La storia di quella ragazzina e di quell’uomo sono raccontate oggi in un libro, Sola con te in un futuro aprile (Fandango) scritto da Margherita Asta con Michela Gargiulo. Un mémoir in prima persona dove uno dei due protagonisti, Margherita, ricostruisce il suo progressivo e doloroso avvicinamento alla verità di questo doppio dramma. E insieme racconta e omaggia il co-protgonista Palermo: non più odiato ma, al contrario, celebrato come l’acuto investigatore che fin dalle sue prime indagini trentine aveva intuito i legami fra criminalità e politica. Una verità suggerita dalla sentenza finale per la strage di Pizzolungo dove si legge: “L’attentato diretto contro il dottor Carlo Palermo costituisce l’ennesima azione terroristica di Cosa nostra contro un magistrato che osava sfidarla così come aveva sfidato in precedenza i poteri forti, subendone pesanti ritorsioni.
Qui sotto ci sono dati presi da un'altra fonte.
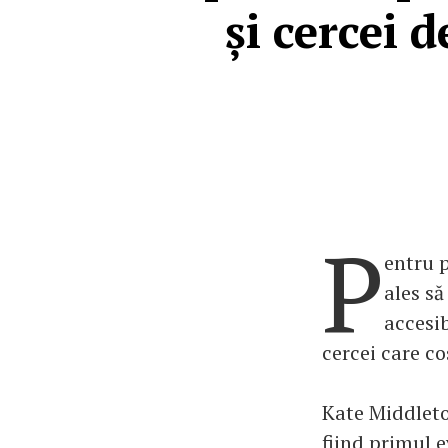
și cercei 
P
entru 
ales să
accesib
cercei care co
Kate Middleto
fiind primul e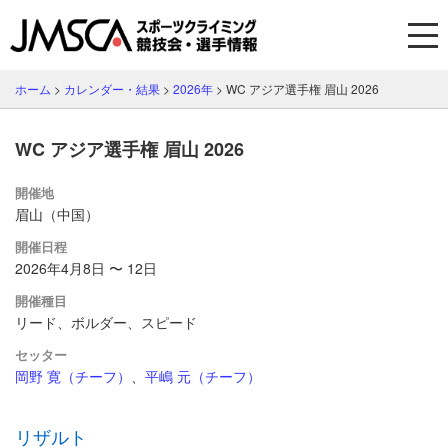
ホーム
>
カレンダー・結果
>
2026年
>
WC アジア選手権 眉山 2026
WC アジア選手権 眉山 2026
開催地
眉山（中国）
開催日程
2026年4月8日 〜 12日
開催種目
リード、ボルダー、スピード
セッター
岡野 寛（チーフ）
、
平嶋 元（チーフ）
リザルト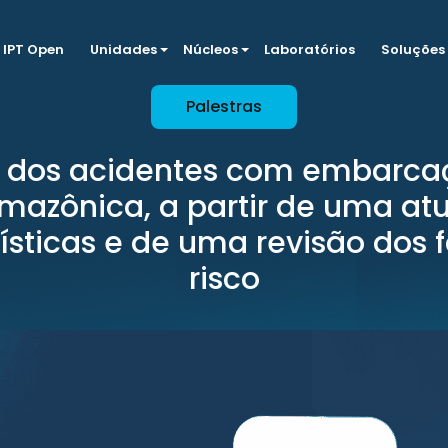
IPT Open
Unidades
Núcleos
Laboratórios
Soluções
Palestras
e dos acidentes com embarca
mazônica, a partir de uma at
ísticas e de uma revisão dos 
risco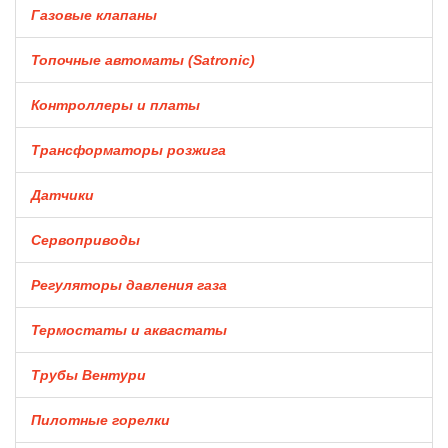
Газовые клапаны
Топочные автоматы (Satronic)
Контроллеры и платы
Трансформаторы розжига
Датчики
Сервоприводы
Регуляторы давления газа
Термостаты и аквастаты
Трубы Вентури
Пилотные горелки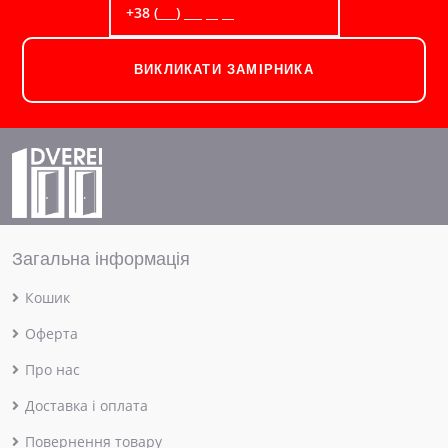
ВИКЛИКАТИ ЗАМІРНИКА
Загальна інформація
Кошик
Оферта
Про нас
Доставка і оплата
Повернення товару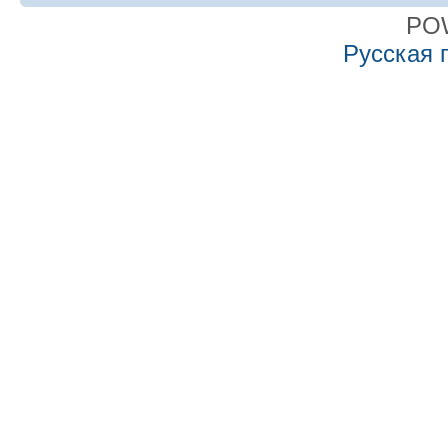
PO
Русская 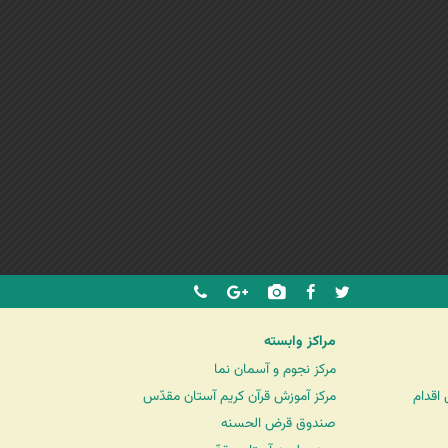
مراکز وابسته
مرکز نجوم و آسمان نما
اقدام
مرکز آموزش قرآن کریم آستان مقدّس
صندوق قرض الحسنه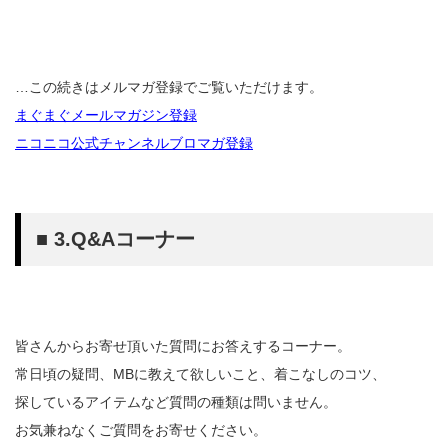
…この続きはメルマガ登録でご覧いただけます。
まぐまぐメールマガジン登録
ニコニコ公式チャンネルブロマガ登録
■ 3.Q&Aコーナー
皆さんからお寄せ頂いた質問にお答えするコーナー。
常日頃の疑問、MBに教えて欲しいこと、着こなしのコツ、
探しているアイテムなど質問の種類は問いません。
お気兼ねなくご質問をお寄せください。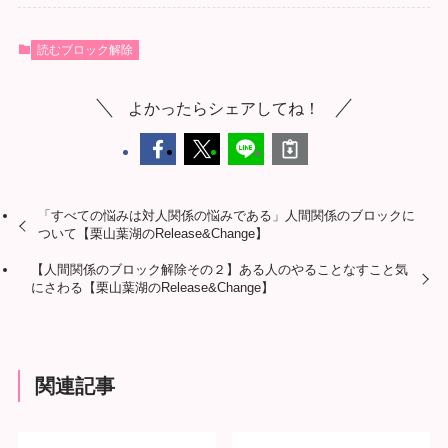
読むブロック解除
よかったらシェアしてね！
「すべての悩みは対人関係の悩みである」人間関係のブロックに
ついて【栗山葉湖のRelease&Change】
【人間関係のブロック解除その２】ある人のやることなすこと気
にさわる【栗山葉湖のRelease&Change】
関連記事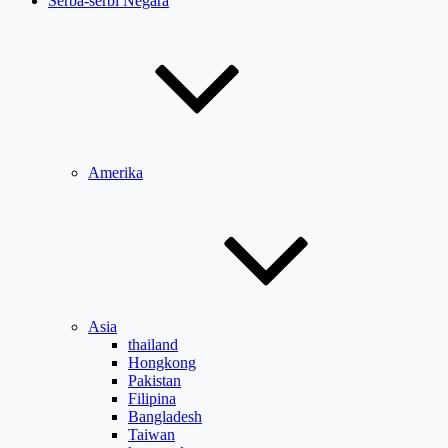
Serba-serbi Negara
Amerika
Asia
thailand
Hongkong
Pakistan
Filipina
Bangladesh
Taiwan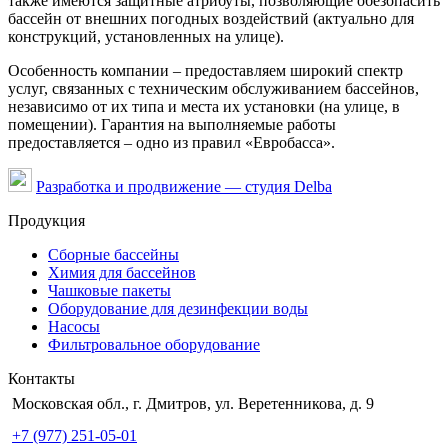
также имеются защитные атрибуты, позволяющие обезопасить
бассейн от внешних погодных воздействий (актуально для
конструкций, установленных на улице).
Особенность компании – предоставляем широкий спектр
услуг, связанных с техническим обслуживанием бассейнов,
независимо от их типа и места их установки (на улице, в
помещении). Гарантия на выполняемые работы
предоставляется – одно из правил «Евробасса».
Разработка и продвижение — студия Delba
Продукция
Сборные бассейны
Химия для бассейнов
Чашковые пакеты
Оборудование для дезинфекции воды
Насосы
Фильтровальное оборудование
Контакты
Московская обл., г. Дмитров, ул. Веретенникова, д. 9
+7 (977) 251-05-01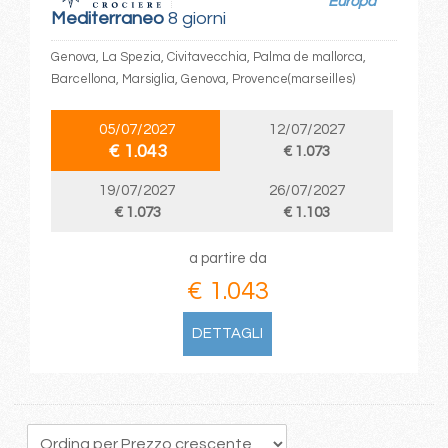
Europa
Mediterraneo
8 giorni
Genova, La Spezia, Civitavecchia, Palma de mallorca,
Barcellona, Marsiglia, Genova, Provence(marseilles)
05/07/2027
12/07/2027
€ 1.043
€ 1.073
19/07/2027
26/07/2027
€ 1.073
€ 1.103
a partire da
€ 1.043
DETTAGLI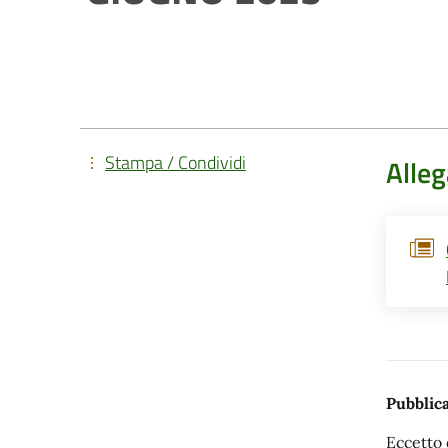
Stampa / Condividi
Alleg
Pubblica
Eccetto 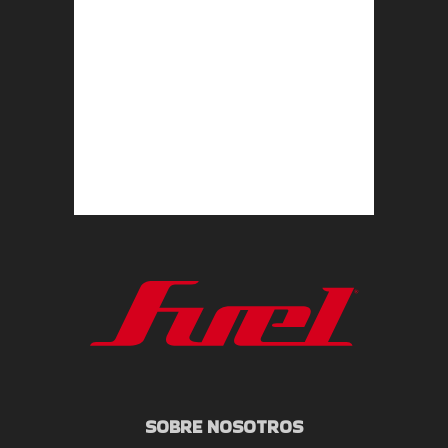
SOBRE NOSOTROS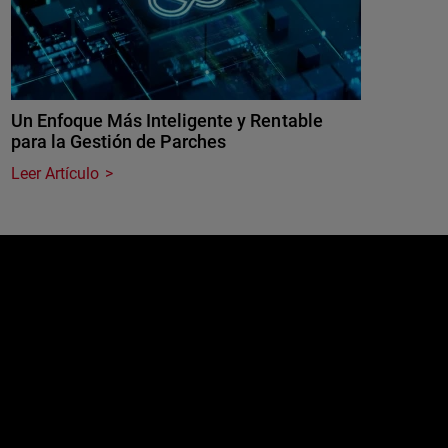
Un Enfoque Más Inteligente y Rentable
para la Gestión de Parches
Leer Artículo
e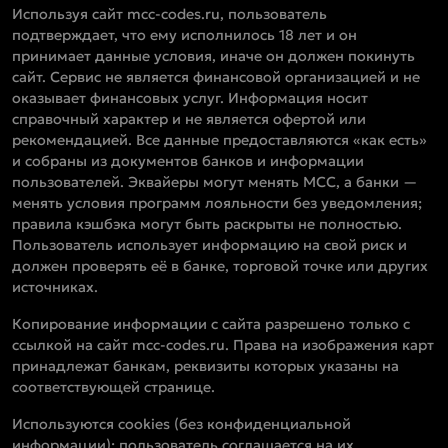
Используя сайт mcc-codes.ru, пользователь
подтверждает, что ему исполнилось 18 лет и он
принимает данные условия, иначе он должен покинуть
сайт. Сервис не является финансовой организацией и не
оказывает финансовых услуг. Информация носит
справочный характер и не является офертой или
рекомендацией. Все данные предоставляются «как есть»
и собраны из документов банков и информации
пользователей. Эквайеры могут менять MCC, а банки —
менять условия программ лояльности без уведомления;
правила кэшбэка могут быть раскрыты не полностью.
Пользователь использует информацию на свой риск и
должен проверять её в банке, торговой точке или других
источниках.
Копирование информации с сайта разрешено только с
ссылкой на сайт mcc-codes.ru. Права на изображения карт
принадлежат банкам, реквизиты которых указаны на
соответствующей странице.
Используются cookies (без конфиденциальной
информации); пользователь соглашается на их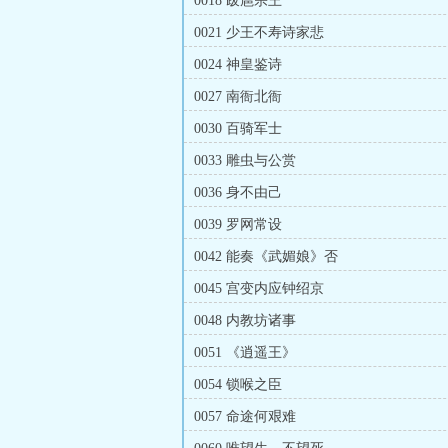
0018 跋扈宗王
0021 少王不寿诗家悲
0024 神皇鉴诗
0027 南衙北衙
0030 百骑军士
0033 雕虫与公赏
0036 身不由己
0039 罗网常设
0042 能奏《武媚娘》否
0045 宫变内应钟绍京
0048 内教坊诸事
0051 《逍遥王》
0054 锁喉之臣
0057 命途何艰难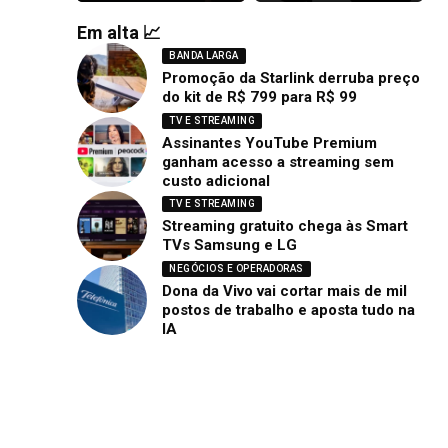
Em alta 📈
BANDA LARGA
Promoção da Starlink derruba preço
do kit de R$ 799 para R$ 99
TV E STREAMING
Assinantes YouTube Premium
ganham acesso a streaming sem
custo adicional
TV E STREAMING
Streaming gratuito chega às Smart
TVs Samsung e LG
NEGÓCIOS E OPERADORAS
Dona da Vivo vai cortar mais de mil
postos de trabalho e aposta tudo na
IA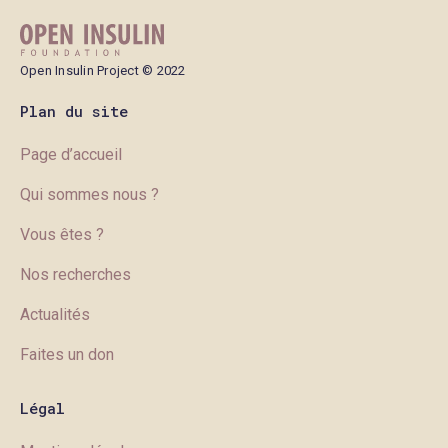
Open Insulin Project © 2022
Plan du site
Page d’accueil
Qui sommes nous ?
Vous êtes ?
Nos recherches
Actualités
Faites un don
Légal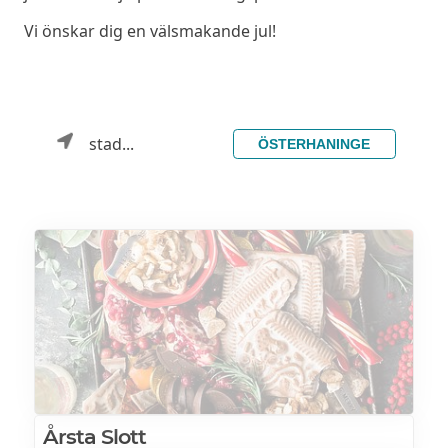
Vi önskar dig en välsmakande jul!
stad...
ÖSTERHANINGE
Årsta Slott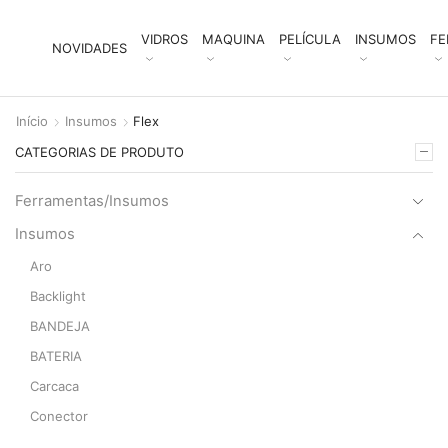
VIDROS
MAQUINA
PELÍCULA
INSUMOS
FE
NOVIDADES
Início
Insumos
Flex
CATEGORIAS DE PRODUTO
Ferramentas/Insumos
Insumos
Aro
Backlight
BANDEJA
BATERIA
Carcaca
Conector
Filme Polaraizer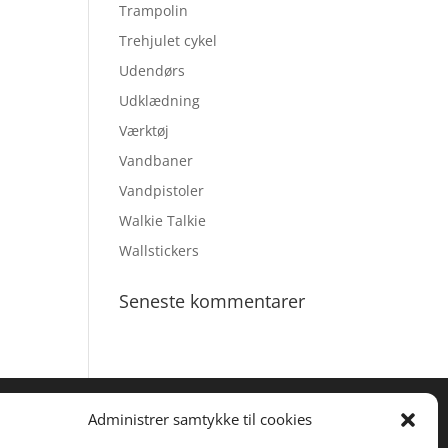
Trampolin
Trehjulet cykel
Udendørs
Udklædning
Værktøj
Vandbaner
Vandpistoler
Walkie Talkie
Wallstickers
Seneste kommentarer
Administrer samtykke til cookies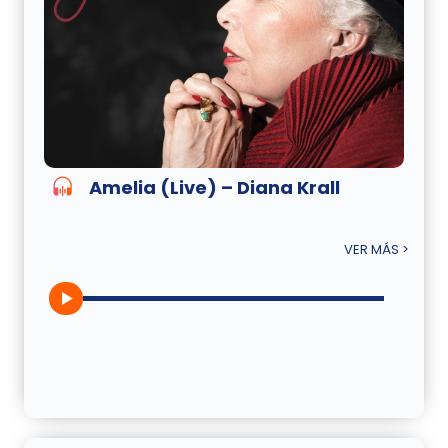
Amelia (Live) – Diana Krall
VER MÁS >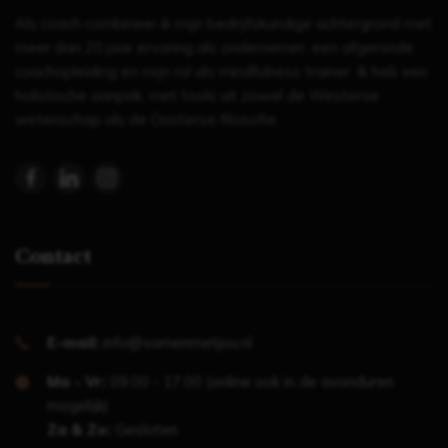
Als coach combineer ik mijn bedrijfskundige achtergrond met
meer dan 20 jaar ervaring als ondernemer, een afgeronde
coachopleiding en mijn rol als mindfulness trainer. Ik heb een
holistische aanpak, met tools uit zowel de Westerse
wetenschap als de Oosterse filosofie.
Contact
E-mail:
info@samenmetjou.nl
Ma - Vr:
09.00 - 17.00 (online ook in de avonduren
mogelijk)
Za & Zo:
Gesloten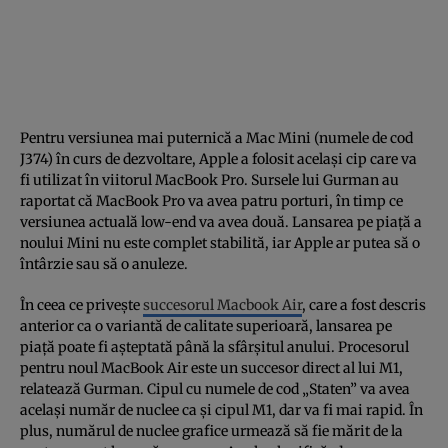
Pentru versiunea mai puternică a Mac Mini (numele de cod
J374) în curs de dezvoltare, Apple a folosit același cip care va
fi utilizat în viitorul MacBook Pro. Sursele lui Gurman au
raportat că MacBook Pro va avea patru porturi, în timp ce
versiunea actuală low-end va avea două. Lansarea pe piață a
noului Mini nu este complet stabilită, iar Apple ar putea să o
întârzie sau să o anuleze.
În ceea ce privește
succesorul Macbook Air
, care a fost descris
anterior ca o variantă de calitate superioară, lansarea pe
piață poate fi așteptată până la sfârșitul anului. Procesorul
pentru noul MacBook Air este un succesor direct al lui M1,
relatează Gurman. Cipul cu numele de cod „Staten” va avea
același număr de nuclee ca și cipul M1, dar va fi mai rapid. În
plus, numărul de nuclee grafice urmează să fie mărit de la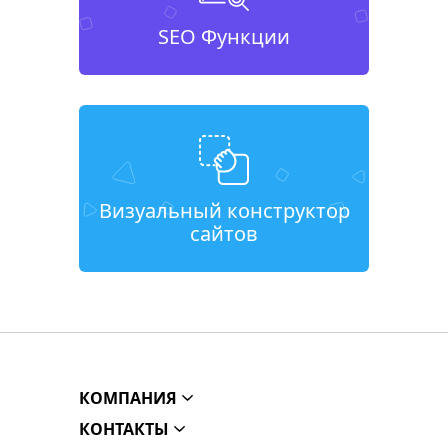
SEO Функции
Визуальный конструктор
сайтов
КОМПАНИЯ
КОНТАКТЫ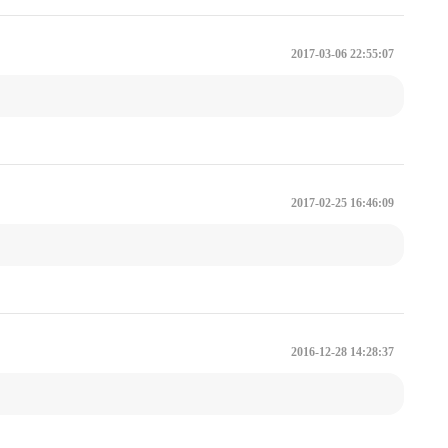
7.2 状态转换
2017-03-06 22:55:07
7.4 因子模型
7.6 季节性交易策略
7.8 高杠杆组合优于高贝塔组合吗？
2017-02-25 16:46:09
2016-12-28 14:28:37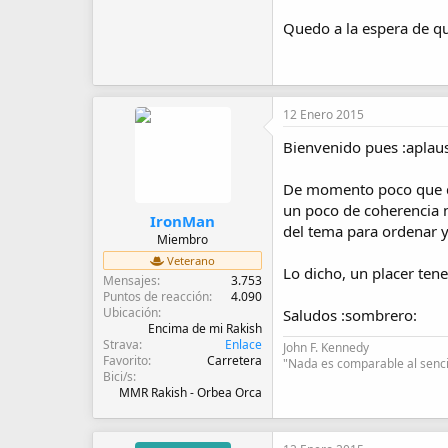
Quedo a la espera de q
12 Enero 2015
Bienvenido pues :aplau
De momento poco que de
un poco de coherencia 
IronMan
del tema para ordenar 
Miembro
Veterano
Lo dicho, un placer ten
Mensajes
3.753
Puntos de reacción
4.090
Ubicación
Saludos :sombrero:
Encima de mi Rakish
Strava
Enlace
John F. Kennedy
Favorito
Carretera
"Nada es comparable al sencil
Bici/s
MMR Rakish - Orbea Orca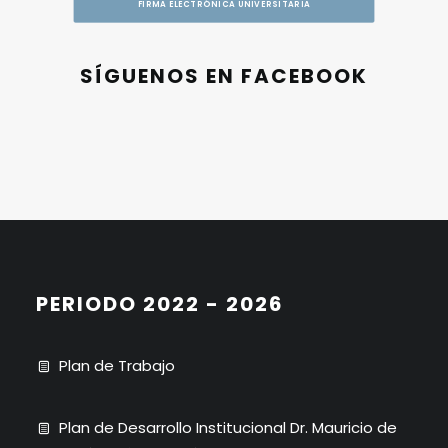
FIRMA ELECTRÓNICA UNIVERSITARIA
SÍGUENOS EN FACEBOOK
PERIODO 2022 - 2026
Plan de Trabajo
Plan de Desarrollo Institucional Dr. Mauricio de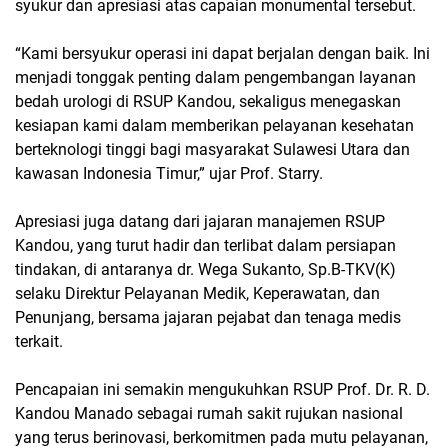
syukur dan apresiasi atas capaian monumental tersebut.
“Kami bersyukur operasi ini dapat berjalan dengan baik. Ini
menjadi tonggak penting dalam pengembangan layanan
bedah urologi di RSUP Kandou, sekaligus menegaskan
kesiapan kami dalam memberikan pelayanan kesehatan
berteknologi tinggi bagi masyarakat Sulawesi Utara dan
kawasan Indonesia Timur,” ujar Prof. Starry.
Apresiasi juga datang dari jajaran manajemen RSUP
Kandou, yang turut hadir dan terlibat dalam persiapan
tindakan, di antaranya dr. Wega Sukanto, Sp.B-TKV(K)
selaku Direktur Pelayanan Medik, Keperawatan, dan
Penunjang, bersama jajaran pejabat dan tenaga medis
terkait.
Pencapaian ini semakin mengukuhkan RSUP Prof. Dr. R. D.
Kandou Manado sebagai rumah sakit rujukan nasional
yang terus berinovasi, berkomitmen pada mutu pelayanan,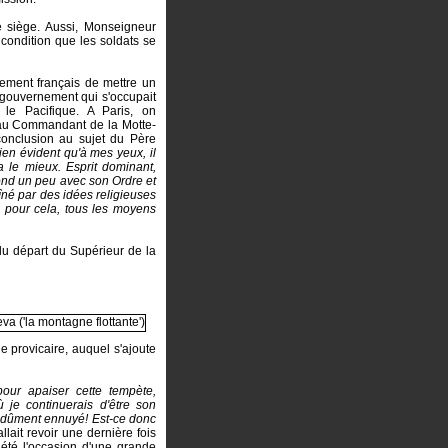
e siège. Aussi, Monseigneur
condition que les soldats se
ement français de mettre un
u gouvernement qui s'occupait
 le Pacifique. A Paris, on
 au Commandant de la Motte-
conclusion au sujet du Père
bien évident qu'à mes yeux, il
ra le mieux. Esprit dominant,
fond un peu avec son Ordre et
îné par des idées religieuses
, pour cela, tous les moyens
du départ du Supérieur de la
de provicaire, auquel s'ajoute
pour apaiser cette tempète,
 je continuerais d'être son
uis dûment ennuyé! Est-ce donc
lait revoir une dernière fois
a été l'occasion d'une grande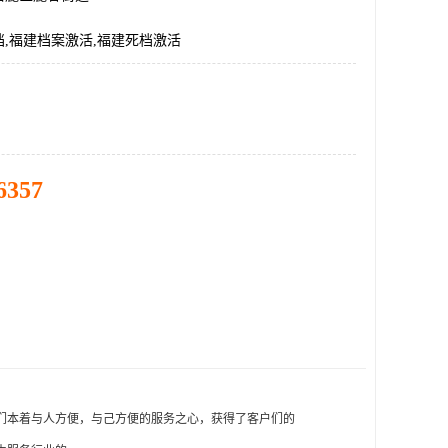
,福建档案激活,福建死档激活
6357
们本着与人方便，与己方便的服务之心，获得了客户们的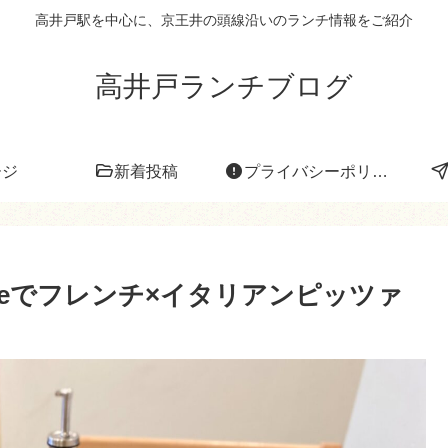
高井戸駅を中心に、京王井の頭線沿いのランチ情報をご紹介
高井戸ランチブログ
ージ
新着投稿
プライバシーポリシー
fleでフレンチ×イタリアンピッツァ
Non è escluso che con la soppressione di Carlo Palermo il vertice siciliano di Cosa nostra pensasse di rendere un favore non solo a se stesso”.
Il libro è il racconto di una ragazza determinata e di un uomo (lasciato) solo. Ma anche la cronaca ragionata di vent’anni di mafia: attentati e processi, morti eccellenti (Giangiacomo Ciaccio Montalto, Rocco Chinnici, Giovanni Falcone, Paolo Borsellino, Mauro Rostagno), maxi processi, sentenze non sempre esemplari. Nomi di mafiosi che ricorrono da una strage all’altra, da un processo all’altro. Alcuni catturati (Totò Riina), altri pentiti (Giovanni Brusca). Tutti, in qualche modo, collegati a quella lontana strage e a quel giudice scomodo. Anzi, ex giudice, perché dopo un breve e difficile periodo al Ministero della Giustizia, Carlo Palermo lasciò la magistratura. Margherita, che da anni collabora con l’associazione Libera, grazie a Don Luigi Ciotti è riuscita finalmente a incontrarlo solo pochi anni fa, a Trento. E l’ha ritrovato inaspettatamente al suo fianco a Trapani a una manifestazione contro la realizzazione di uno stabilimento balneare nel luogo della strage. “Quando arriva il momento del silenzio per onorare il vostro ricordo” scrive Margherita rivolgendosi idealmente ai suoi cari “sento una mano che cerca la mia. Nell’istante esatto in cui torno bambina a cercare mia madre, dentro quelle stanze piene di gente, questa volta ho trovato la mano del giudice Carlo Palermo”. Lui stretto nel suo impermeabile e lo sguardo triste, lei con gli occhiali da sole per nascondere le lacrime. “Un pezzo che ritorna al suo posto dopo tanto tempo”.